Mortgage refinance in the USA: how to compare real savings
Refinancing a mortgage means replacing your existing home loan with a new one. People refinance to lower the interest rate, change the term length, switch from adjustable to fixed (or the other way around), or tap home equity with a cash-out refinance. The key is that a refinance has tradeoffs: it can reduce your monthly payment, but it also has closing costs and often resets the amortization schedule. A smart comparison looks at both the monthly cash flow and the total interest paid over time.
Start with the numbers you can verify: your current loan balance, your current APR, and how many payments you have left. This calculator estimates your remaining monthly principal-and-interest payment and then compares it to a refinance scenario with a new rate and new term. If you extend the term (for example, going from 20 years remaining back to a 30-year loan), your payment may drop, but you might pay more interest overall. If you shorten the term, your payment can rise while total interest often falls.
Closing costs matter because they are effectively the “price” of the refinance. You might pay them upfront, or you might roll them into the new loan balance. Paying upfront keeps the new principal lower, while rolling costs in increases your interest expense over time.

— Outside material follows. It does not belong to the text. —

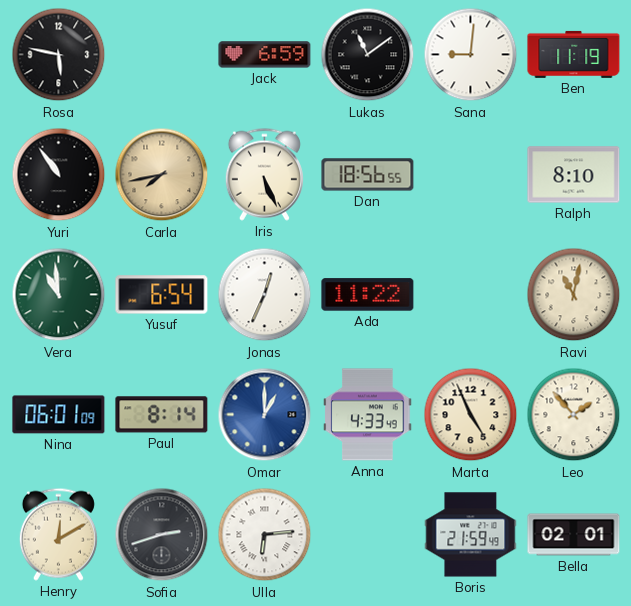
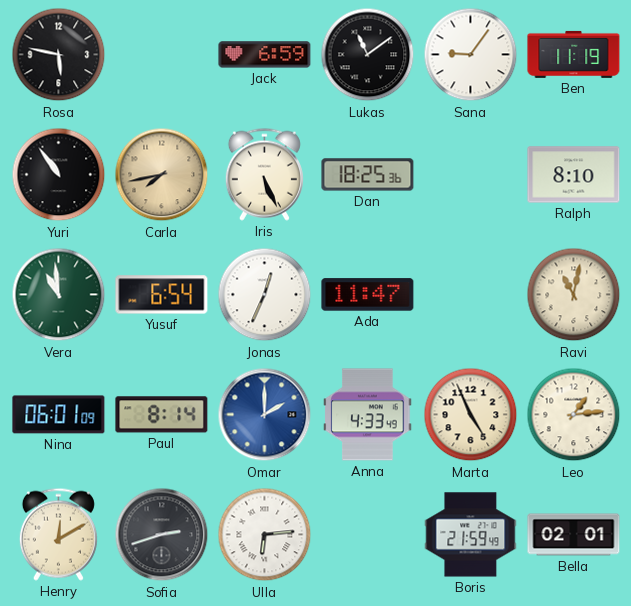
Sana: 9:01 -> 9:06
Dan: 18:56 -> 18:25
Ada: 11:22 -> 11:47
Omar: 1:00 -> 2:00
Leo: 1:53 -> 1:14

The calculator uses closing costs to compute a simple breakeven time based on monthly savings: if the refinance lowers your payment by $150 and your closing costs are $4,500, breakeven is about 30 months. If the refinance does not reduce your payment (for example, because you shortened the term or rolled in large costs), breakeven may not apply.
Another important factor is your time horizon. Many homeowners refinance and then move or refinance again within a few years. That’s why this calculator lets you compare totals over a set horizon (like 5, 7, or 10 years) instead of only looking at “full term” totals. A refinance can look great on a 30-year total interest basis but still be a poor deal if you sell the home in 2–3 years and never reach breakeven.
Cash-out refinancing changes the math because it increases your principal. The refinance may still lower the rate, but the new loan balance is higher due to the cash you take out. If you are using cash-out to consolidate high-interest debt, compare the refinance outcome to the cost of keeping that debt (and the risk of turning unsecured debt into secured debt). Also remember that taxes, insurance, HOA dues, and escrow requirements can affect your total monthly payment even if principal-and-interest drops.
Use the charts to sanity-check the decision. The cumulative cost line chart shows how payments add up over time, including closing costs when paid upfront. The bar chart compares your monthly payment and interest over the chosen horizon. If the refinance line stays below the current line beyond your expected ownership period, that’s a strong signal that refinancing may save money — assuming you qualify for the quoted rate and terms.